# Task description
The lines wanted are those in the data below that include "pixel".

Data section Block Start

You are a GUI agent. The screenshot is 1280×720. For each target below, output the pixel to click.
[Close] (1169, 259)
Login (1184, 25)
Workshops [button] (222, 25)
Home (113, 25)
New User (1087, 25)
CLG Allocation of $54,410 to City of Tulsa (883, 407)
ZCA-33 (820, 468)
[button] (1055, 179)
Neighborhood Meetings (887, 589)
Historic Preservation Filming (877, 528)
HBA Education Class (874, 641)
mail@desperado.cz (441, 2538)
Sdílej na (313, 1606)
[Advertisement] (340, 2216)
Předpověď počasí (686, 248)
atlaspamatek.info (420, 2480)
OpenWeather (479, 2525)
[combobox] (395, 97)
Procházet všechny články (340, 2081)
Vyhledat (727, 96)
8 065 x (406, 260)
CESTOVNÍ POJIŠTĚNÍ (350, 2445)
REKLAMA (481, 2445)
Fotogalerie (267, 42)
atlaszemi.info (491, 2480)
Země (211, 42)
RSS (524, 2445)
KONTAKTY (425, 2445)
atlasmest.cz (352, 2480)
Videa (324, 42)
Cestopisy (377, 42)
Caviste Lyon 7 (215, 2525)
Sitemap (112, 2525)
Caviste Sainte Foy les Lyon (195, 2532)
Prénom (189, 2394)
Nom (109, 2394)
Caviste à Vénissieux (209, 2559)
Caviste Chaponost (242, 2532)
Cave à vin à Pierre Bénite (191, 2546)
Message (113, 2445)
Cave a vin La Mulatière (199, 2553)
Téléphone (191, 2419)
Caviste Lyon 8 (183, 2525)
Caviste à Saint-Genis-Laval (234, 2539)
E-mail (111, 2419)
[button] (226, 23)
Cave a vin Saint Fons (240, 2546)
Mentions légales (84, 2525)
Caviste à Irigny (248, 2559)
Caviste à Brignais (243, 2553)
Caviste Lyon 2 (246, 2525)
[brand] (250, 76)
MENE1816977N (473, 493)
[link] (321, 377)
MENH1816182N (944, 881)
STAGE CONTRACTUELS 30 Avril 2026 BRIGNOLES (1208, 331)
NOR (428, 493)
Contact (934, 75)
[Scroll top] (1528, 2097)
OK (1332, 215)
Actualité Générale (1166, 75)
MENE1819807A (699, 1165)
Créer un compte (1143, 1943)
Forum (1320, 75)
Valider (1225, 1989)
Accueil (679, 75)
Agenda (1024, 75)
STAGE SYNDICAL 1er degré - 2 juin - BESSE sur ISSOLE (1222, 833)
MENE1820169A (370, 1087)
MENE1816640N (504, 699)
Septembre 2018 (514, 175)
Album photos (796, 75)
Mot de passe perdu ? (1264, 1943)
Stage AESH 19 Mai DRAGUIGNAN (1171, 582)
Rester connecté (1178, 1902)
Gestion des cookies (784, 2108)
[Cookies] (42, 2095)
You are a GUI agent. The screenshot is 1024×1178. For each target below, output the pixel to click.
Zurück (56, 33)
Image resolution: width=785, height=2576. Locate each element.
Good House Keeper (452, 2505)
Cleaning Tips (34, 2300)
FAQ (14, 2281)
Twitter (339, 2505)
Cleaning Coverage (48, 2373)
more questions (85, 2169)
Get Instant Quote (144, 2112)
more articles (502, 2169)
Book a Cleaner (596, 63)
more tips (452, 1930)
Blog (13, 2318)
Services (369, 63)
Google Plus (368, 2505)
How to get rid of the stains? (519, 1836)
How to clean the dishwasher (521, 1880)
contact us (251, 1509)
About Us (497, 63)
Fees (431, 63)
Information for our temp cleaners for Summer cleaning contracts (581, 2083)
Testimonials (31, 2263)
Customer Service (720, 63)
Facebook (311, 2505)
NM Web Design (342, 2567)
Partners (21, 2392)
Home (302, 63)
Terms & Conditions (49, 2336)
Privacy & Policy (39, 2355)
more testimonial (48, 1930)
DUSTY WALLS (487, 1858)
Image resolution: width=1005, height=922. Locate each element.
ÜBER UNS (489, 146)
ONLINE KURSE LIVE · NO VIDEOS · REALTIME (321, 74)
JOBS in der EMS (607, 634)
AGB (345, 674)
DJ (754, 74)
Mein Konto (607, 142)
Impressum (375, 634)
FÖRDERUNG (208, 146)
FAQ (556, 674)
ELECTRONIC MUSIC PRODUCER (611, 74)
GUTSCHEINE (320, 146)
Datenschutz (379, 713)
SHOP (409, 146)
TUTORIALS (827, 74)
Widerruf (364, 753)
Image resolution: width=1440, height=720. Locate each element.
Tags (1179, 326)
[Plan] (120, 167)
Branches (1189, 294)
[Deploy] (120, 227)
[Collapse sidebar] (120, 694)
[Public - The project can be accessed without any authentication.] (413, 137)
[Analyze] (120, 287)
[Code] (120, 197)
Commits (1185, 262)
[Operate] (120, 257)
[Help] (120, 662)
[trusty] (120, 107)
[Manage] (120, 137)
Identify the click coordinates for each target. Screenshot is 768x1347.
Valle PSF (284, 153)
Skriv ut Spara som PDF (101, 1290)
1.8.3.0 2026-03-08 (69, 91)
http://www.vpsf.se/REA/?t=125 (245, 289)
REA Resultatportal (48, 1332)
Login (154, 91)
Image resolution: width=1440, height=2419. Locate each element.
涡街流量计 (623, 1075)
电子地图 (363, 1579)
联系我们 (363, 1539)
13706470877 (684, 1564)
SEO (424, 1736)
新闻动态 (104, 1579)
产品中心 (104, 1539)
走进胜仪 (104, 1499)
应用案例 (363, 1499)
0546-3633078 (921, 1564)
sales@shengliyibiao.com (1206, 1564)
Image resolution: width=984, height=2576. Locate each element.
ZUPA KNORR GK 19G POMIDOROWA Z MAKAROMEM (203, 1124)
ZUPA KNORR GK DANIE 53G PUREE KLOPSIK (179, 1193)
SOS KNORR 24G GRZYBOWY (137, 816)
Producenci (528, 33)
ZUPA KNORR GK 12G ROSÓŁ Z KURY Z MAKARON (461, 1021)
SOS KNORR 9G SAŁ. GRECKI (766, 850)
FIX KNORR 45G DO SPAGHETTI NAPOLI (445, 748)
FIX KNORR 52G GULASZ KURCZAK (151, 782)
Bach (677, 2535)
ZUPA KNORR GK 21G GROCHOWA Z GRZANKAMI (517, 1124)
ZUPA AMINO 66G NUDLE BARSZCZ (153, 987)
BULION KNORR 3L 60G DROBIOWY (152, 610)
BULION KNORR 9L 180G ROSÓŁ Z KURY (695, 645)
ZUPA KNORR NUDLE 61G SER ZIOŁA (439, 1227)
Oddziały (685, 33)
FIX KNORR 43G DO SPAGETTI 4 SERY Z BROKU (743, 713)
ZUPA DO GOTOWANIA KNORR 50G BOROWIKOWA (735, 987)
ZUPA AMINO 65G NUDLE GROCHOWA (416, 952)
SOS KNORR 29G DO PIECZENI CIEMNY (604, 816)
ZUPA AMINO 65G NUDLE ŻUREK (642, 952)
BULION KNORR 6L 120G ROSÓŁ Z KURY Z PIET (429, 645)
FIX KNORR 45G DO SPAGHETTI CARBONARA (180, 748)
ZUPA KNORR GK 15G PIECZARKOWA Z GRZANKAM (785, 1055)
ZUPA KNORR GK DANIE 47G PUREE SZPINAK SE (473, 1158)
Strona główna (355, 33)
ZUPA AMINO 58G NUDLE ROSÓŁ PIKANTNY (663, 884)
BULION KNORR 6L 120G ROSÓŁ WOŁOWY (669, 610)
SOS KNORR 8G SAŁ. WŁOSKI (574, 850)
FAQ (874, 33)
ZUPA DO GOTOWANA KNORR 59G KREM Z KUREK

Data section Block End

# Response
You are a GUI agent. The screenshot is 1280×720. For each target below, output the pixel to click.
You are a GUI agent. The screenshot is 1024×1178. For each target below, output the pixel to click.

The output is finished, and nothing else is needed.